### Data to use
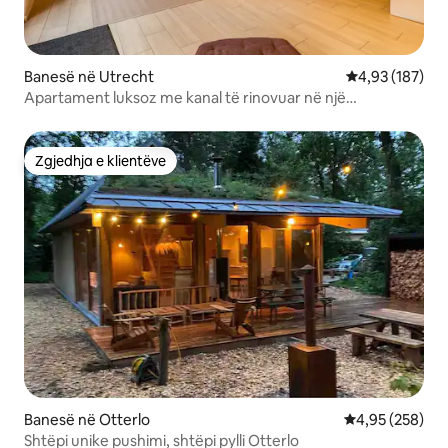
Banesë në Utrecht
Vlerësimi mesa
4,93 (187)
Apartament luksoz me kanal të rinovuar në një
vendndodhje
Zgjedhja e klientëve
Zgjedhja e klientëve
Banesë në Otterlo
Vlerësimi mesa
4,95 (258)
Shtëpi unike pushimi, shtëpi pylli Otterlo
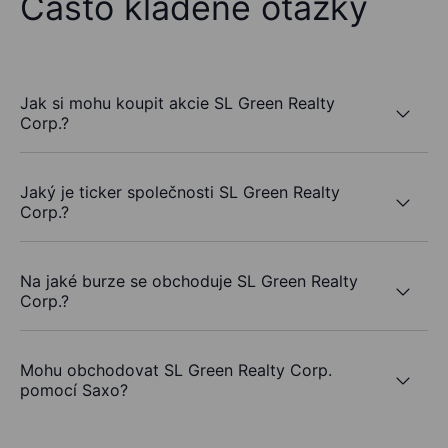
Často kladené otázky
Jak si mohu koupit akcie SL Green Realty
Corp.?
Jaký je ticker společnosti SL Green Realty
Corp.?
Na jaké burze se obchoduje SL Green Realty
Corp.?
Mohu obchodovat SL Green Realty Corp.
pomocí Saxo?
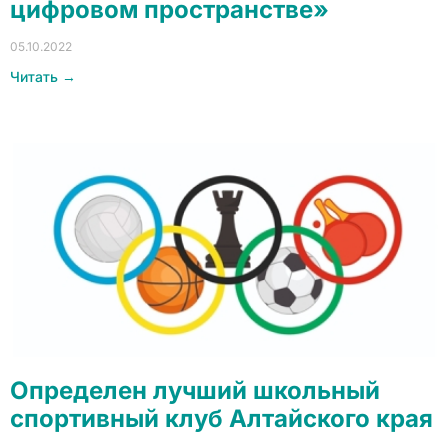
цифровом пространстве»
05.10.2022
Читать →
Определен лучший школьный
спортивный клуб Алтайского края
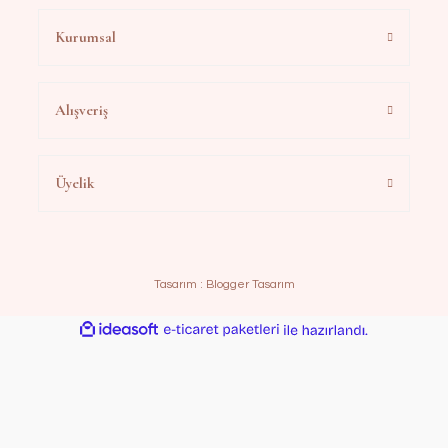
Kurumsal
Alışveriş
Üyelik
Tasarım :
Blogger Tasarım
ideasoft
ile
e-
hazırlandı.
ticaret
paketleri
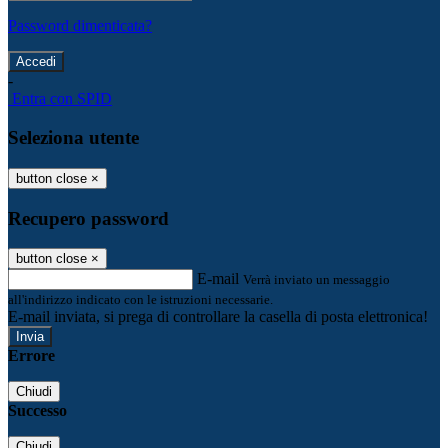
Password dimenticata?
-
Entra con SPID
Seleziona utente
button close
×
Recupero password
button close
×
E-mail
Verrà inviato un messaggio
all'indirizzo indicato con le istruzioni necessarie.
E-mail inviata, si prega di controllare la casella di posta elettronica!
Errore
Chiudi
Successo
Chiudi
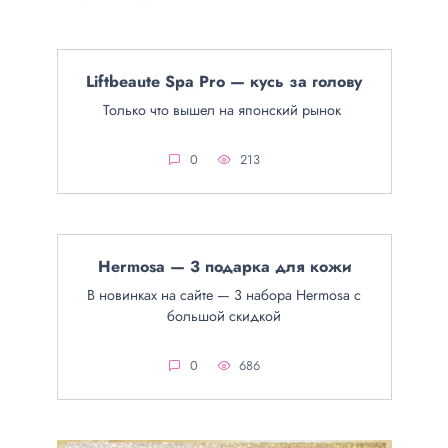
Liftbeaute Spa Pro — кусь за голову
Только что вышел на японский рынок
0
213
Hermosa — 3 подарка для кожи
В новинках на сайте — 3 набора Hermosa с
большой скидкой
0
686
...
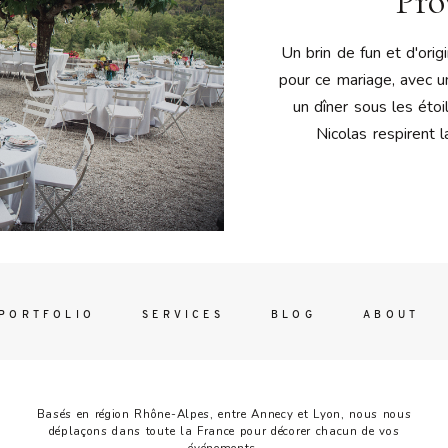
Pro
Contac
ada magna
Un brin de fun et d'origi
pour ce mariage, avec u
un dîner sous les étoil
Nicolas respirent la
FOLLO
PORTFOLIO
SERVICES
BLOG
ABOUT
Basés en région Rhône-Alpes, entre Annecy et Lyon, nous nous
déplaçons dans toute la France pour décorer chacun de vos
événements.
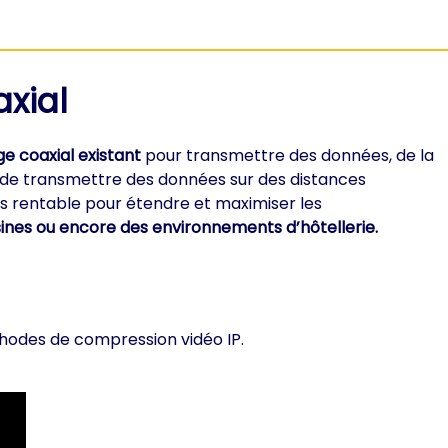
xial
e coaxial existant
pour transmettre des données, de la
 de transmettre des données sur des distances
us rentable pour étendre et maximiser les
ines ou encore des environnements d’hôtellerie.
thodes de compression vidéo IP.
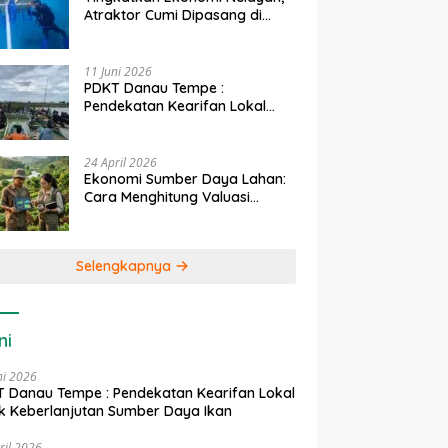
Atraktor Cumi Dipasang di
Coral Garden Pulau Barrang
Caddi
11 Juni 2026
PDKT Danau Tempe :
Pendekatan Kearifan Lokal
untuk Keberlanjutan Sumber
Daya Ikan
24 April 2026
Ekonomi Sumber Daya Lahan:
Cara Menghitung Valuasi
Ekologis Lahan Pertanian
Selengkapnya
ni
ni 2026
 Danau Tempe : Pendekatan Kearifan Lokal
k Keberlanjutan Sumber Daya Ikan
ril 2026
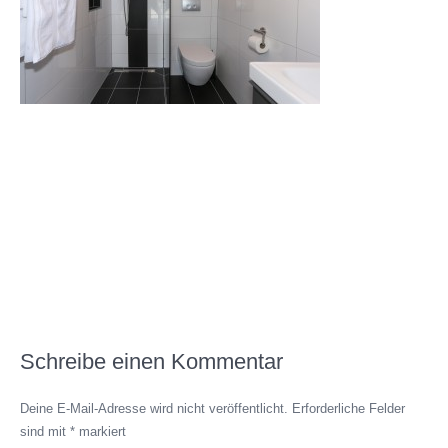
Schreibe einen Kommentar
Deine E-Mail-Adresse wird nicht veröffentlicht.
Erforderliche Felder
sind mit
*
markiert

### Exercise requirements
Once you have checked every line of the material above, return the ones that hold the string "Kearifan".

### Written answer
Pendekatan Kearifan Lokal
 Danau Tempe : Pendekatan Kearifan Lokal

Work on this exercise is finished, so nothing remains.